USA Today reported further:
The 56-year-old former finance executive and adviser to President George W. Bush was sworn in on May 22. He previously served on the Fed’s Board of Governors from 2006 to 2011 — a period when the central bank had to navigate the fallout from the 2008 financial crisis. He rejoins the Fed, whose goal is stable prices and maximum employment, at a time when inflation is surging as a result of the Iran war and concerns linger about stagnation in the job market outside select industries.
“It’s the honor of a lifetime to be called back into public service, and with this oath, I’ve accepted a high and solemn responsibility,” Warsh said during a ceremony at the White House. “My goal now is to create an environment in which the best people can do their life’s best work, and to face every challenge in the spirit of common purpose and devotion to the national interest. In a word, to excellence.”
Warsh replaces Jerome Powell, who has served as Fed chair since 2018 and who said he intends to keep “a low profile” as a Fed governor after Warsh was confirmed. President Donald Trump nominated Powell to his first term as chair in 2017. By the following year, the president was criticizing him, telling the Washington Post he was “not even a little bit happy” with his appointment. In his second term, Trump has pressured the Fed to lower its benchmark interest rate and acted to exert influence over the central bank, prompting concerns about the institution’s independence.
At the ceremony, Trump said he expects Warsh will go down as one of the Fed’s “truly great” chairs and that his nominee will have “full support” from his administration.
“Honestly, I really mean this. This is not said in any other way. I want Kevin to be totally independent. I want him to be independent and just do a great job. Don’t look at me. Don’t look at anybody,” Trump said. “Thankfully, unlike some of his predecessors, Kevin understands that when the economy is booming, that’s a good thing.”
This change in leadership comes at a pivotal moment for the Fed.
Kevin Warsh has been a longtime critic of the Federal Reserve and is expected to make some big changes in the coming weeks and months.
Hopefully, we’ll finally get those lower interest rates that President Trump has been pushing for!
Here’s a look at some other changes that Kevin Warsh has signaled may be coming:
- Smaller Fed footprint in markets: Shift from using the balance sheet as a regular tool for influencing financial conditions to reserving it primarily for crises and market dysfunction.
- Balance sheet reduction: Aggressively shrink the Fed’s ~$6.8 trillion balance sheet (viewed as “bloated”), moving toward a “scarce reserves” regime (pre-2008 style) instead of the current “ample reserves” system.
- New policy framework: Greater reliance on the overnight repo market as a key policy transmission mechanism (vs. heavy dependence on the federal funds rate).
- Clearer rules for intervention: Establish explicit frameworks/guidance on when and how the Fed uses quantitative easing (QE) or tightening (QT), reducing market expectations of automatic support.

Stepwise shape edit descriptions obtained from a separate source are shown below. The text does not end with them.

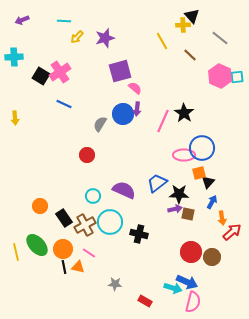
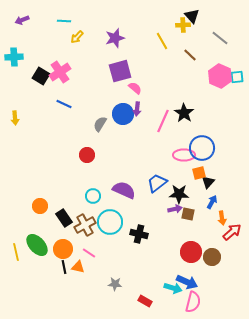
purple star at (105, 38): moved 10 px right
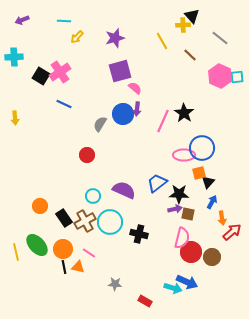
brown cross at (85, 225): moved 4 px up
pink semicircle at (193, 302): moved 11 px left, 64 px up
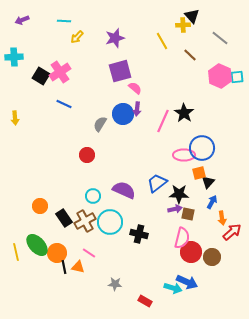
orange circle at (63, 249): moved 6 px left, 4 px down
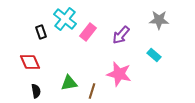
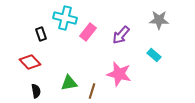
cyan cross: moved 1 px up; rotated 25 degrees counterclockwise
black rectangle: moved 2 px down
red diamond: rotated 20 degrees counterclockwise
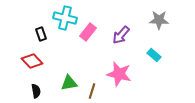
red diamond: moved 2 px right, 1 px up
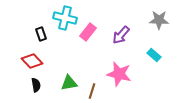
black semicircle: moved 6 px up
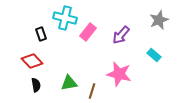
gray star: rotated 24 degrees counterclockwise
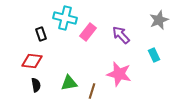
purple arrow: rotated 96 degrees clockwise
cyan rectangle: rotated 24 degrees clockwise
red diamond: rotated 40 degrees counterclockwise
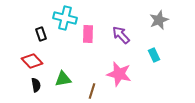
pink rectangle: moved 2 px down; rotated 36 degrees counterclockwise
red diamond: rotated 40 degrees clockwise
green triangle: moved 6 px left, 4 px up
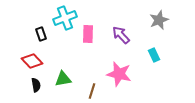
cyan cross: rotated 35 degrees counterclockwise
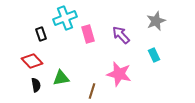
gray star: moved 3 px left, 1 px down
pink rectangle: rotated 18 degrees counterclockwise
green triangle: moved 2 px left, 1 px up
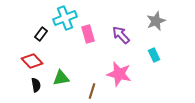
black rectangle: rotated 56 degrees clockwise
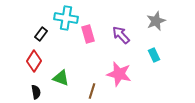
cyan cross: moved 1 px right; rotated 30 degrees clockwise
red diamond: moved 2 px right; rotated 75 degrees clockwise
green triangle: rotated 30 degrees clockwise
black semicircle: moved 7 px down
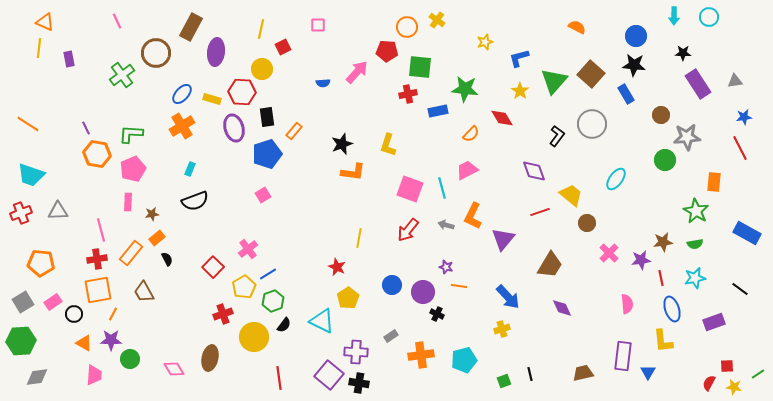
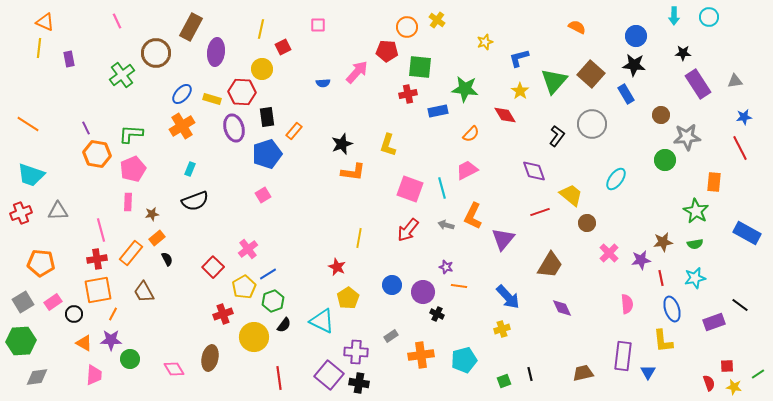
red diamond at (502, 118): moved 3 px right, 3 px up
black line at (740, 289): moved 16 px down
red semicircle at (709, 383): rotated 133 degrees clockwise
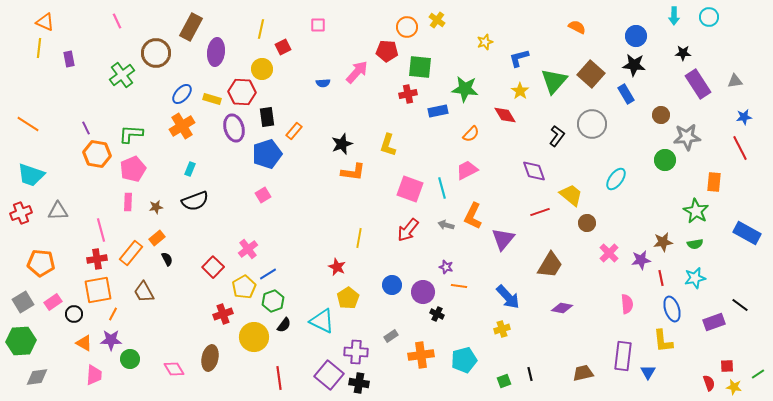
brown star at (152, 214): moved 4 px right, 7 px up
purple diamond at (562, 308): rotated 55 degrees counterclockwise
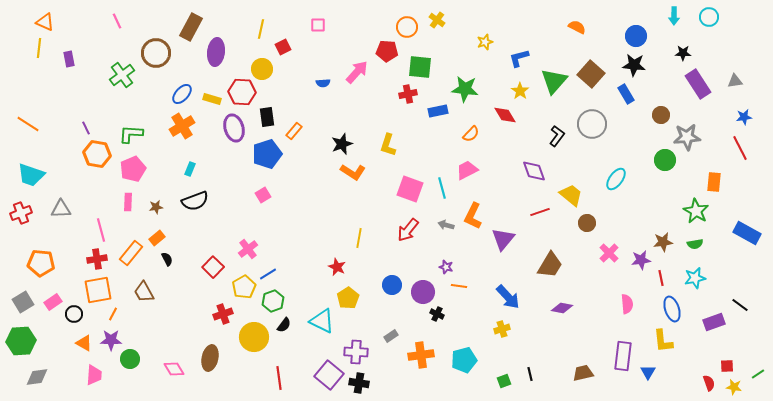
orange L-shape at (353, 172): rotated 25 degrees clockwise
gray triangle at (58, 211): moved 3 px right, 2 px up
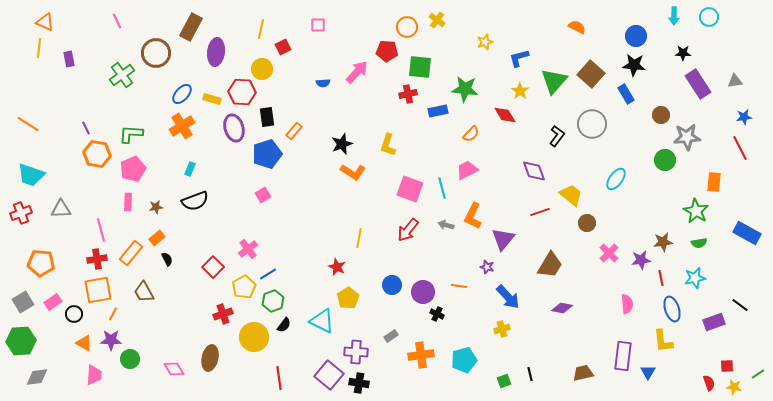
green semicircle at (695, 244): moved 4 px right, 1 px up
purple star at (446, 267): moved 41 px right
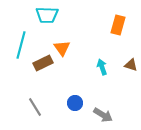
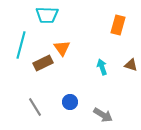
blue circle: moved 5 px left, 1 px up
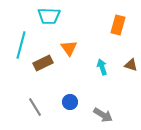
cyan trapezoid: moved 2 px right, 1 px down
orange triangle: moved 7 px right
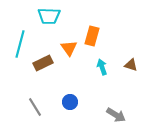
orange rectangle: moved 26 px left, 11 px down
cyan line: moved 1 px left, 1 px up
gray arrow: moved 13 px right
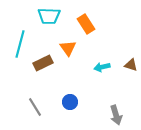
orange rectangle: moved 6 px left, 12 px up; rotated 48 degrees counterclockwise
orange triangle: moved 1 px left
cyan arrow: rotated 84 degrees counterclockwise
gray arrow: rotated 42 degrees clockwise
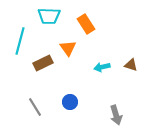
cyan line: moved 3 px up
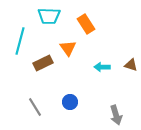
cyan arrow: rotated 14 degrees clockwise
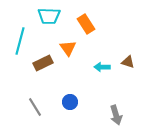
brown triangle: moved 3 px left, 3 px up
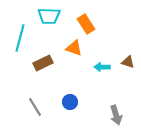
cyan line: moved 3 px up
orange triangle: moved 6 px right; rotated 36 degrees counterclockwise
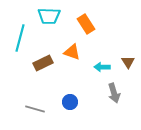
orange triangle: moved 2 px left, 4 px down
brown triangle: rotated 40 degrees clockwise
gray line: moved 2 px down; rotated 42 degrees counterclockwise
gray arrow: moved 2 px left, 22 px up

- Communication reforms: Less forward guidance to avoid market pre-positioning and politicization; focus on clearer, less anticipatory messaging.
- Inflation and rates approach: Support for lower interest rates paired with balance sheet shrinkage; views AI-driven productivity as potentially disinflationary; critical of excess liquidity inflating assets (gold, stocks, crypto).
- Banking/regulatory tweaks: Support for easing some regulations and adjusting what counts as reserves to improve liquidity management.